With Her Kiss (Swords of Passion) (3 page)

“What treachery is this?” Geoff retorted, his mind running rampant through logic that defied his friend’s statements. “You cannot believe this, Will. I certainly cannot. Nay. This woman in your hall is delusional.”

“She gives no outward sign of it, save the gaunt look of one starved and abused. She speaks well and tells stories of the lady Katherine which have a ring of truth to me.”

Geoff scoured his friend’s expression for signs of fantasy. Will had heard Geoff speak of Katherine when both of them were young, when the wounds of her rejection of Geoffrey were a stigma to any joy in life or service to his friends or King. Aye, Will knew stories of his beloved Katherine. “What tales are these?”

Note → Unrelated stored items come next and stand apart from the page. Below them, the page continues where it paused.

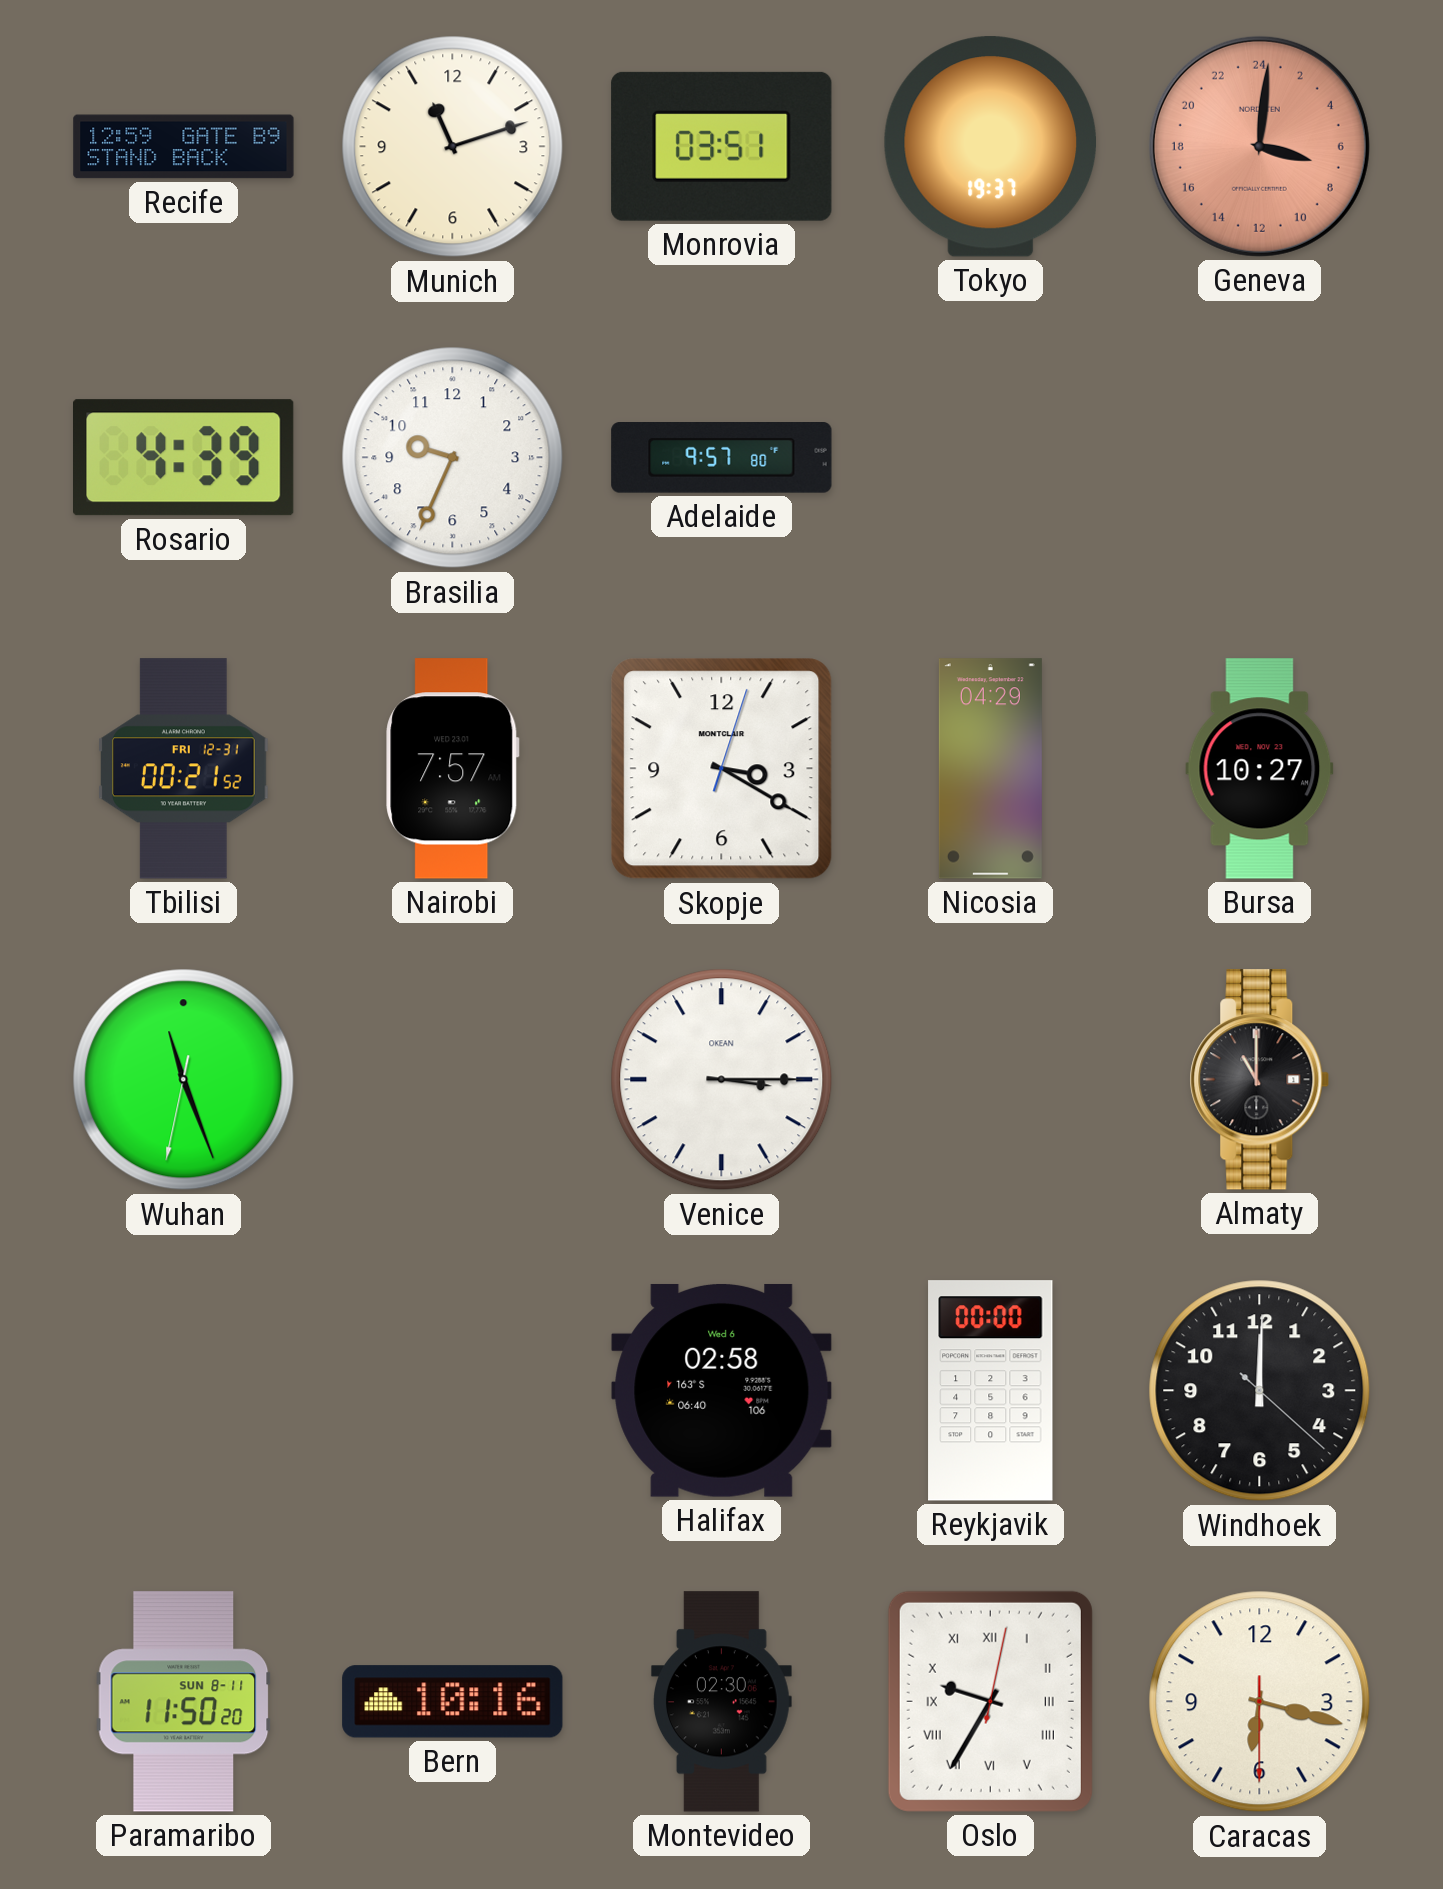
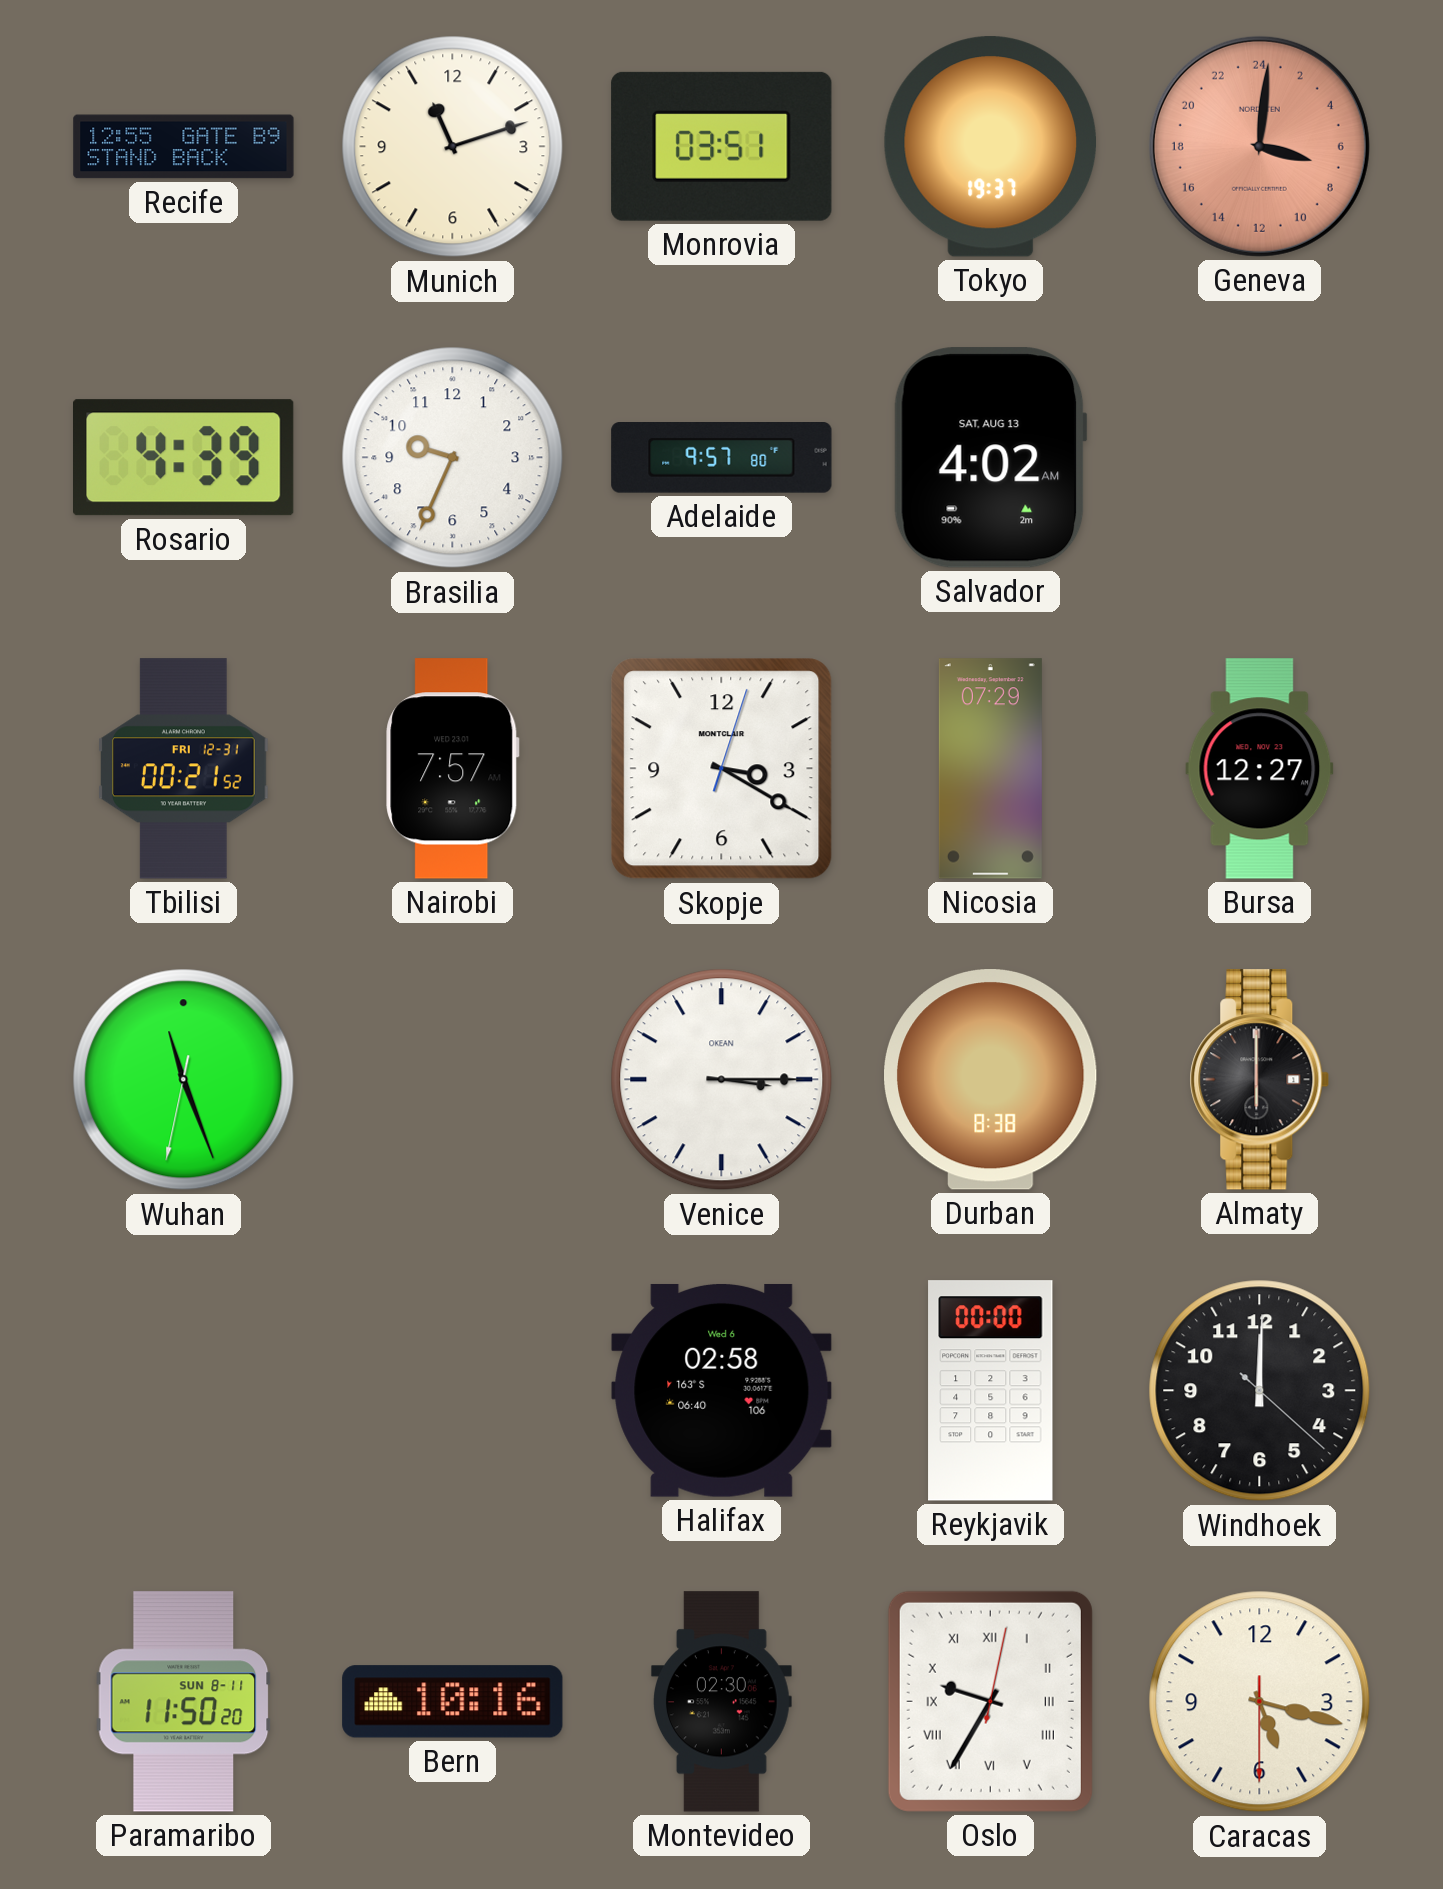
Recife: 12:59 -> 12:55
Salvador: none -> 4:02
Nicosia: 04:29 -> 07:29
Bursa: 10:27 -> 12:27
Durban: none -> 8:38
Almaty: 11:00 -> 6:00
Caracas: 6:17 -> 5:17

“The mightiest is one I will recount with no words.” Will struggled to his feet and strode to the far table. There, he unrolled a silken cloth and brought forth a curved metal blade, the circumference as large as his chest. He held it before him like a shield.

“Christ in His Grave,” Geoffrey rasped, stuck in his chair as if pinned by a sword. “Could that be Ibrahim’s?”

“Aye, the Arabic proclaims it so. It was his gift to you.”

“And mine to Katherine. I gave it to her after I returned from Jerusalem many years ago.” He shot from his chair. “Let me see it.”

With both hands, Will carefully surrendered the blade.

Geoff traced his trembling fingertips over the inscriptions on the broad flat metal handle. They were each one as he remembered them. All were prayers that Allah would bless the holder of the blade and smite the owner’s enemies. Marvelling that he could see this once more here and with this appalling story, he found the voice to ask, “How does this maid say this came into her possession?”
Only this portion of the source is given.